I am attaching a solved example on initial boundary value problem. I have not understood the step underlined in red. I know it is given that
$\frac{\partial u}{\partial t}(x,0)=0$
But I have not understood how the underlined step follows from this. $u^{-1}_{i}$ would be referring to one level lower than the lowest level indicated in the figure. Why should values at these nodes be equal to those corresponding at one level above the lowest indicated in the figure by $\frac{\partial u}{\partial t}(x,0)=0$ ? Is there a physical interpretation to the fact that if partial derivative at those nodes is zero, then the values at next+1 level are same? Request help clarify.
The idea is to use the centered difference formula for the first derivative, rather than the forward difference formula.
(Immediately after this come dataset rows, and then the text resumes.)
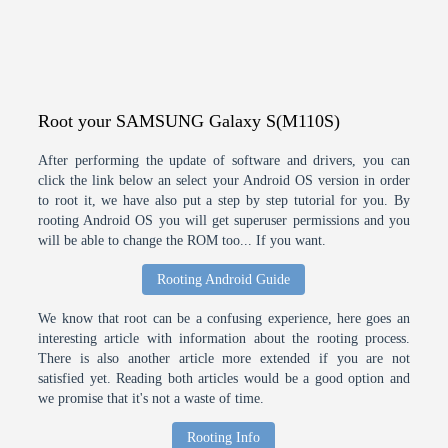
Root your SAMSUNG Galaxy S(M110S)
After performing the update of software and drivers, you can
click the link below an select your Android OS version in order
to root it, we have also put a step by step tutorial for you. By
rooting Android OS you will get superuser permissions and you
will be able to change the ROM too... If you want.
Rooting Android Guide
We know that root can be a confusing experience, here goes an
interesting article with information about the rooting process.
There is also another article more extended if you are not
satisfied yet. Reading both articles would be a good option and
we promise that it's not a waste of time.
Rooting Info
That is, you approximate $u_t(x,0)$ by $\frac{u(x,\Delta t)-u(x,-\Delta t)}{2\Delta t}$. To make sense of this, you have to go back in time a little bit, which is where $u^{-1}$ comes in. The reason to do this is to keep the second order convergence rate of the temporal discretization scheme. With the forward difference, the dominant error comes from the less accurate discretization of the boundary condition, and so the convergence rate is spoiled.
You can also use $u^{-1}$ to evaluate $u_{tt}(x,0)$ using the three point centered difference formula, which enters into the discretization of the PDE rather than the discretization of the boundary condition.